To the Attic Society
An Attic Laurel? yes, the glorious prize,
The bright distinction glitters in my eyes!
An Attic Laurel — an unfading crown.
A trophy of poetic high renown:
Not such as Princes give the venal bard
Whom fatt’ning sack or muddy port reward,
But such as, water’d by Castalian dews,
And pranked and trimm’d by ev’ry lib’ral muse,
Plac’d on my head by Ellen’s fingers light
Shall to high themes my tuneful voice excite,
Reward my past essays and urge to loftier flight.

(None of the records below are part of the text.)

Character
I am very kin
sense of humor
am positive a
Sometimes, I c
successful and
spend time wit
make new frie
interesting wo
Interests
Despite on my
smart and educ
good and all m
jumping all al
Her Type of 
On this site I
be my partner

The guerdon bright a bright ambition warms,
By turns inspires me, and by turns alarms:
For who would reach Parnassus’ brow sublime
Must many a giddy steep undazzled climb,
Must learn with taste to cull the choicest flow’rs
That deck Pierian meads and Delphi’s bow’rs;
Nor, idly wand’ring in those sacred shades,
Hold listless dalliance with th’ immortal maids;
But boldly dare the winged steed to mount,
Drink deep and frequent from th’ inspiring fount,
And, casting ease and pleasure far behind,
To virtue’s lore high tune his manly mind.
Shall then a bard as yet unknown to fame
These deeds aspire to, and these honours claim?
Yes — your indulgence, and sweet Ellen’s praise,
Have pow’r my soul e’en to these heights to raise.
Deign then to place upon this humble brow
The laurel crown, and all my soul shall glow
With mighty energies to earn a name
Worthy the wondrous Chest and consecrate to fame.